Which lines below include the string "Trenggalek"? Please show each one.

=== Begin Enclosure ===

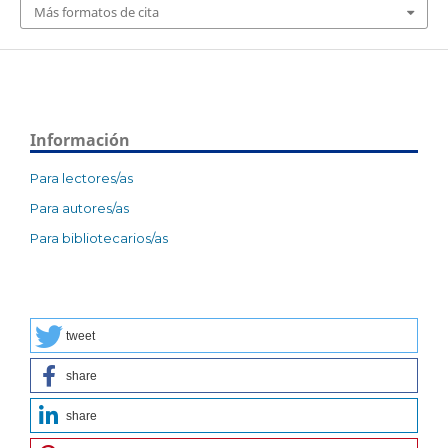
Más formatos de cita
Información
Para lectores/as
Para autores/as
Para bibliotecarios/as
tweet
share
share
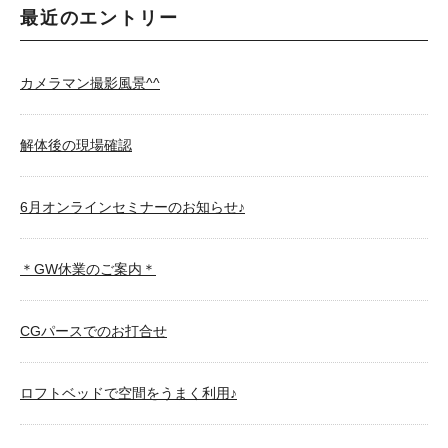
最近のエントリー
カメラマン撮影風景^^
解体後の現場確認
6月オンラインセミナーのお知らせ♪
＊GW休業のご案内＊
CGパースでのお打合せ
ロフトベッドで空間をうまく利用♪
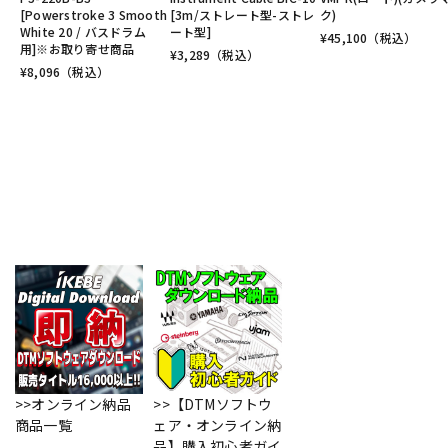
[Powerstroke 3 Smooth
[3m/ストレート型-ストレ
ク)
White 20 / バスドラム
ート型]
¥
45,100
（税込）
用]※お取り寄せ商品
¥
3,289
（税込）
¥
8,096
（税込）
>>オンライン納品
>>【DTMソフトウ
商品一覧
ェア・オンライン納
品】購入初心者ガイ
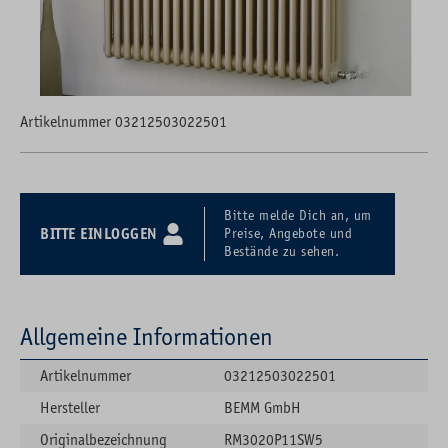
Artikelnummer 03212503022501
Bitte melde Dich an, um
BITTE EINLOGGEN
Preise, Angebote und
Bestände zu sehen.
Allgemeine Informationen
Artikelnummer
03212503022501
Hersteller
BEMM GmbH
Originalbezeichnung
RM3020P11SW5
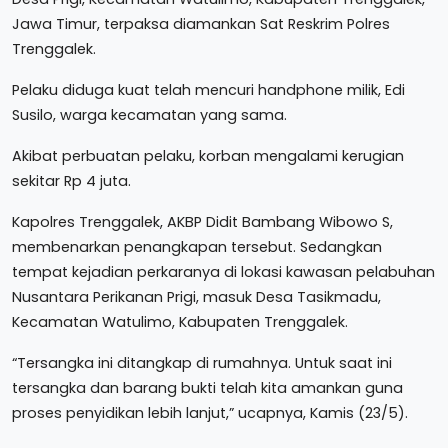
Jawa Timur, terpaksa diamankan Sat Reskrim Polres
Trenggalek.
Pelaku diduga kuat telah mencuri handphone milik, Edi
Susilo, warga kecamatan yang sama.
Akibat perbuatan pelaku, korban mengalami kerugian
sekitar Rp 4 juta.
Kapolres Trenggalek, AKBP Didit Bambang Wibowo S,
membenarkan penangkapan tersebut. Sedangkan
tempat kejadian perkaranya di lokasi kawasan pelabuhan
Nusantara Perikanan Prigi, masuk Desa Tasikmadu,
Kecamatan Watulimo, Kabupaten Trenggalek.
“Tersangka ini ditangkap di rumahnya. Untuk saat ini
tersangka dan barang bukti telah kita amankan guna
proses penyidikan lebih lanjut,” ucapnya, Kamis (23/5).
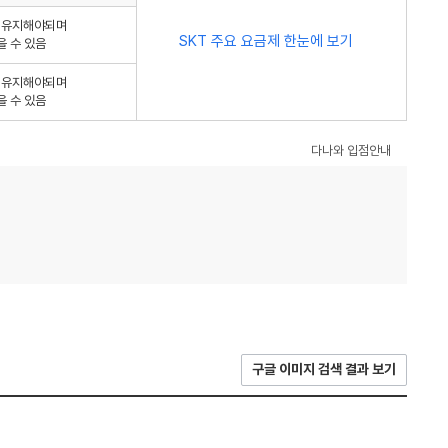
를 유지해야되며
SKT 주요 요금제 한눈에 보기
을 수 있음
를 유지해야되며
을 수 있음
다나와 입점안내
구글 이미지 검색 결과 보기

=== End Enclosure ===

WRITTEN ANSWER:
Trenggalek.
Kapolres Trenggalek, AKBP Didit Bambang Wibowo S,
Kecamatan Watulimo, Kabupaten Trenggalek.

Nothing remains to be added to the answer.